Tendonitis, Trash and Theft: Unfortunate Alliterations

Glad to be back to blogging today. I took the last few days off so my hands could rest–pesky tendonitis flare up–and to get caught up with some housework. So without further ado let’s talk about……trash.

It’s a universal tie that binds. No matter where you live on the planet, you’ll have to deal with trash, and it’s disposal, on a regular basis. In some places, you can get trash picked up by a city-owned trash service–provided it’s properly bagged and placed in the accompanying dumpster, set on the curb. Some places you pay for this service, in other locations it is free.

Our fair city is going through a bit of a trash can crisis. Although trash pick up is free, some residents require an extra can, a can that is provided for a small fee. In recent months trash cans all over the city are mysteriously disappearing. Much like the Tooth Fairy in reverse, residents go to sleep after having set their cans out to be picked up, and in the morning they are gone. No amount of money is left anywhere.

Fortunately, the company that issues the trash cans are a benevolent folk, who replace the stolen cans at no cost to residents–no matter how many times the same house requests a new one.

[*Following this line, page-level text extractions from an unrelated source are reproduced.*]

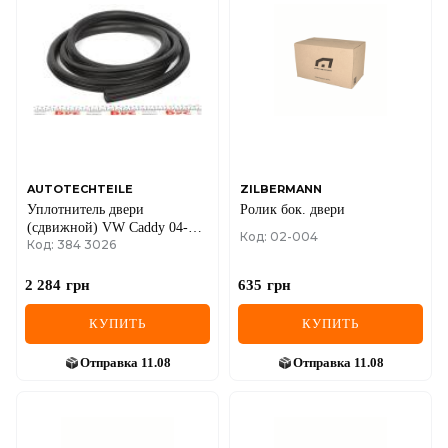
DS
FIAT
FORD
FORD USA
GEELY
AUTOTECHTEILE
ZILBERMANN
Уплотнитель двери
Ролик бок. двери
GMC
(сдвижной) VW Caddy 04-
Код: 02-004
Код: 384 3026
(8430.26)
GREAT WALL
2 284
грн
635
грн
HAVAL
КУПИТЬ
КУПИТЬ
HONDA
Отправка
11.08
Отправка
11.08
HYUNDAI
INFINITI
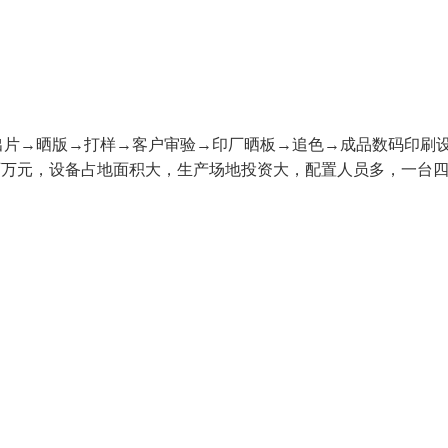
出片→晒版→打样→客户审验→印厂晒板→追色→成品数码印刷
百万元，设备占地面积大，生产场地投资大，配置人员多，一台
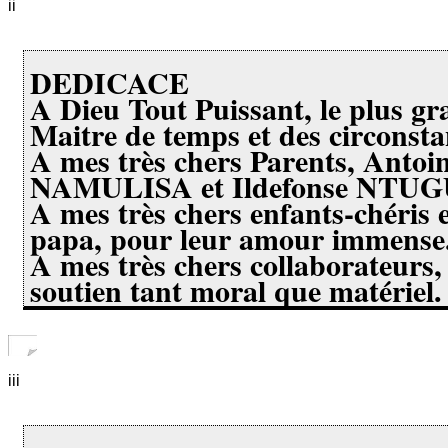
ii
DEDICACE
A Dieu Tout Puissant, le plus g
Maitre de temps et des circonsta
A mes très chers Parents, Antoin
NAMULISA et Ildefonse NTU
A mes très chers enfants-chéris e
papa, pour leur amour immense
A mes très chers collaborateurs,
soutien tant moral que matériel.
iii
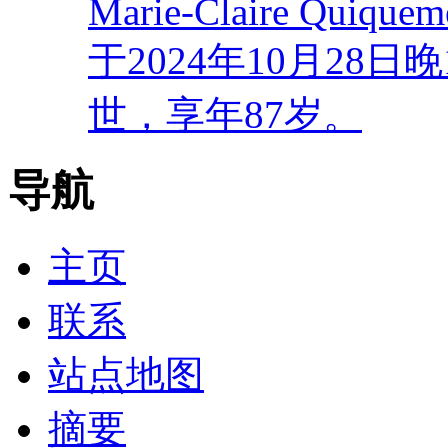
Marie-Claire Quiquem
于2024年10月28
世，享年87岁。
导航
主页
联系
站点地图
摘要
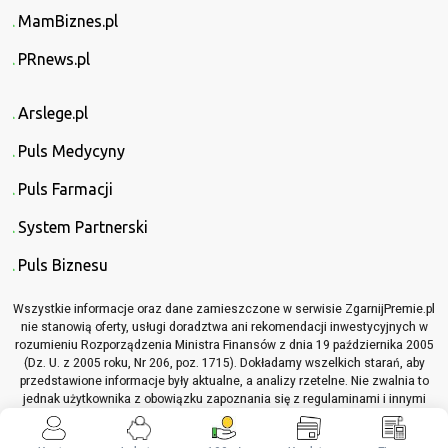
MamBiznes.pl
PRnews.pl
Arslege.pl
Puls Medycyny
Puls Farmacji
System Partnerski
Puls Biznesu
Wszystkie informacje oraz dane zamieszczone w serwisie ZgarnijPremie.pl
nie stanowią oferty, usługi doradztwa ani rekomendacji inwestycyjnych w
rozumieniu Rozporządzenia Ministra Finansów z dnia 19 października 2005
(Dz. U. z 2005 roku, Nr 206, poz. 1715). Dokładamy wszelkich starań, aby
przedstawione informacje były aktualne, a analizy rzetelne. Nie zwalnia to
jednak użytkownika z obowiązku zapoznania się z regulaminami i innymi
materiałami informacyjnymi, które dotyczą opisywanych produktów lub
usług, przed podjęciem jakichkolwiek decyzji z nimi związanych.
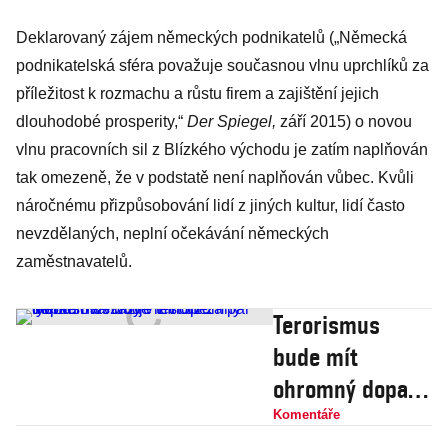
Deklarovaný zájem německých podnikatelů („Německá
podnikatelská sféra považuje současnou vlnu uprchlíků za
příležitost k rozmachu a růstu firem a zajištění jejich
dlouhodobé prosperity,“
Der Spiegel,
září 2015) o novou
vlnu pracovních sil z Blízkého východu je zatím naplňován
tak omezeně, že v podstatě není naplňován vůbec. Kvůli
náročnému přizpůsobování lidí z jiných kultur, lidí často
nevzdělaných, neplní očekávání německých
zaměstnavatelů.
Terorismus
bude mít
ohromný dopad
na volby v
Komentáře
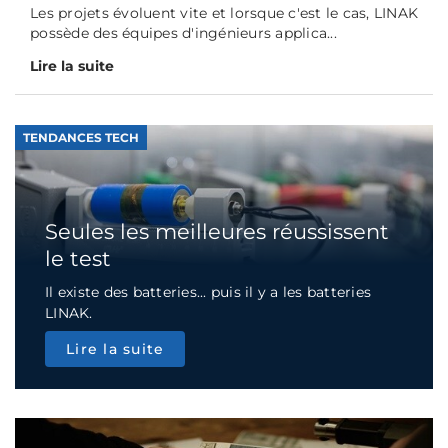
Les projets évoluent vite et lorsque c'est le cas, LINAK
possède des équipes d'ingénieurs applica...
Lire la suite
TENDANCES TECH
Seules les meilleures réussissent
le test
Il existe des batteries... puis il y a les batteries
LINAK.
Lire la suite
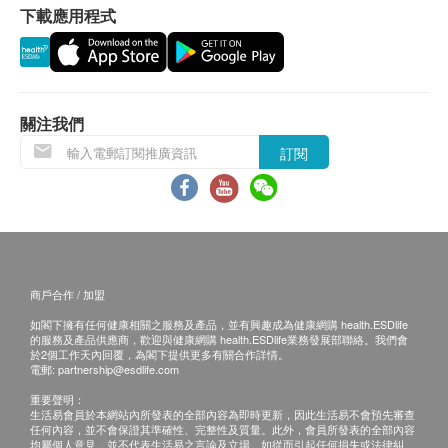
質而定。
下載應用程式
保用條款：
此產品沒有根據«藥劑業及毒藥條
貨品質量保證，於顧客收到產品當日起計，使用
例»或«中醫藥條例»註冊。為此產品作出
期應最少有12個月或以上。
的任何聲稱亦沒有為進行該等註冊而接受
評核。此產品並不供作診斷、治療或預防
退換條款：
關注我們
任何疾病之用。
當顧客收取已訂購之貨品時，有責任檢查貨品是否
訂閱
有損毀情況，一經確認簽收，恕不接受退換。
退換產品必須包裝完整，如退換之產品有任何殘缺
或過期退回，供應商有權不受理。
如有其他損壞或遺漏查詢，顧客必須保留有效收據
正本，並於送貨後3個工作天內按下列方式聯絡
商戶合作 / 加盟
ASANA 360 客戶服務部跟進。
如閣下擁有任何健康相關之服務及產品，並有興趣成為健康網購 health.ESDlife
電郵：cs@asana360global.com
的服務及產品供應商，歡迎與健康網購 health.ESDlife業務發展部聯絡。我們會
於2個工作天內回覆，為閣下提供更多有關合作詳情。
電郵:
partnership@esdlife.com
重要聲明：
生活易會員於本網站內所發表的全部內容為即時更新，因此生活易不會預先審查
任何內容，並不會保證其準確性、完整性及質量。此外，會員所發表的全部內容
均屬個人意見，並不代表生活易之言論及立場。如從而引起任何損失或法律糾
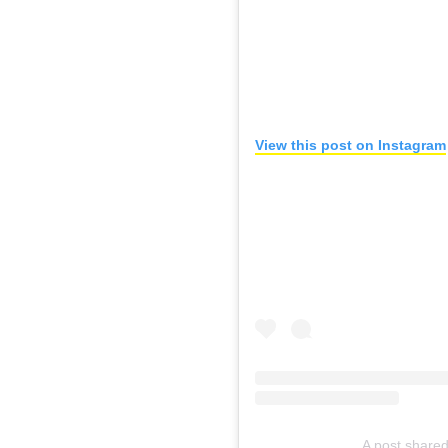
View this post on Instagram
A post share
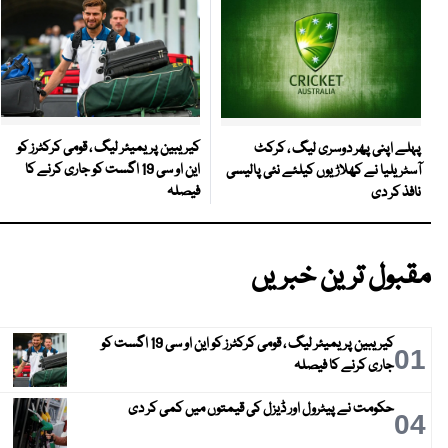
کیریبین پریمیئر لیگ ، قومی کرکٹرز کو
پہلے اپنی پھر دوسری لیگ ، کرکٹ
این او سی 19 اگست کو جاری کرنے کا
آسٹریلیا نے کھلاڑیوں کیلئے نئی پالیسی
فیصلہ
نافذ کر دی
مقبول ترین خبریں
کیریبین پریمیئر لیگ ، قومی کرکٹرز کو این او سی 19 اگست کو
01
جاری کرنے کا فیصلہ
حکومت نے پیٹرول اور ڈیزل کی قیمتوں میں کمی کر دی
04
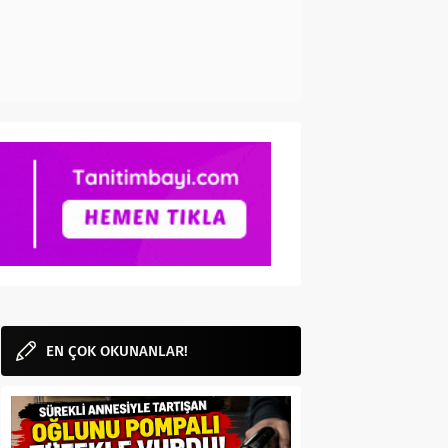
EN ÇOK OKUNANLAR!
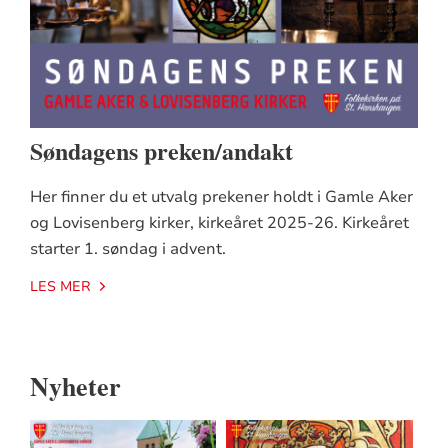
Søndagens preken/andakt
Her finner du et utvalg prekener holdt i Gamle Aker
og Lovisenberg kirker, kirkeåret 2025-26. Kirkeåret
starter 1. søndag i advent.
LES MER
Nyheter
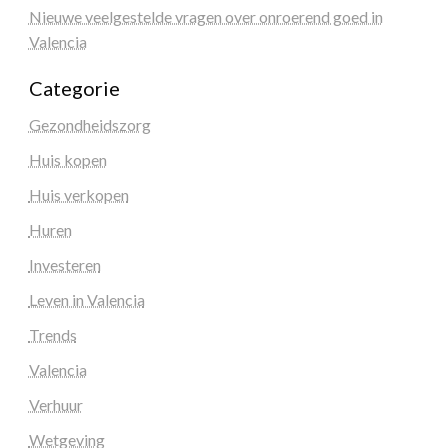
Nieuwe veelgestelde vragen over onroerend goed in
Valencia
Categorie
Gezondheidszorg
Huis kopen
Huis verkopen
Huren
Investeren
Leven in Valencia
Trends
Valencia
Verhuur
Wetgeving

Unfortunately, the replacement cans take a few days to arrive, forcing residents to stockpile their bagged up trash inside their homes or on their front lawns. That paints a lovely picture of Americana, doesn’t it? And the accompanying smell? Not exactly Chanel No. 5. 

This brings up two important questions. Who is taking them and WHY?? Perhaps it’s a rogue team of oversized squirrels, hellbent on taking trash cans to turn them into large apartment spaces for the broader squirrel community. Or maybe a mysterious spell is cast on our trash cans after dark, enabling them to sprout limbs and run away to an undisclosed location, underground and out of sight.  Just for fun.  The official theory formulated by the trash company, and floating around town, is that there are those among us that need an extra can but lack the desire or resources to pay the extra can fee.

So now that we’ve theorized on the how and why what can be done to change this? Spray painting house addresses on cans have done nothing to stop this wave of larceny. Some have suggested attaching a GPS (Global Positioning System) to the can with duct tape and wait to find out where it ends up. Seems reasonable given the number of cans some residents have gone through but this solution may be more costly than effective. The most obvious solution would be to keep trash cans off the curbs and inside of garages until trash pick up day. But what happens if you are at work all day or physically unable to bring in the can after the trash has been picked up?  Do you watch desperately as it’s carried off by the above-mentioned squirrels? There’s a police report that you never thought you’d file.

Perhaps the solution isn’t as hidden as we think. Maybe our fair city could set aside funds to defray the cost of extra cans for those that need them. Helping to curb the trash crisis and clean up our piece of Americana. Or maybe we should just put those oversized squirrels on the city payroll to stand outside houses and ensure no cans are taken. Then they’d be able to buy their own apartments. Problem solved.

Clearly, this one is a bit bigger than our cities current needs!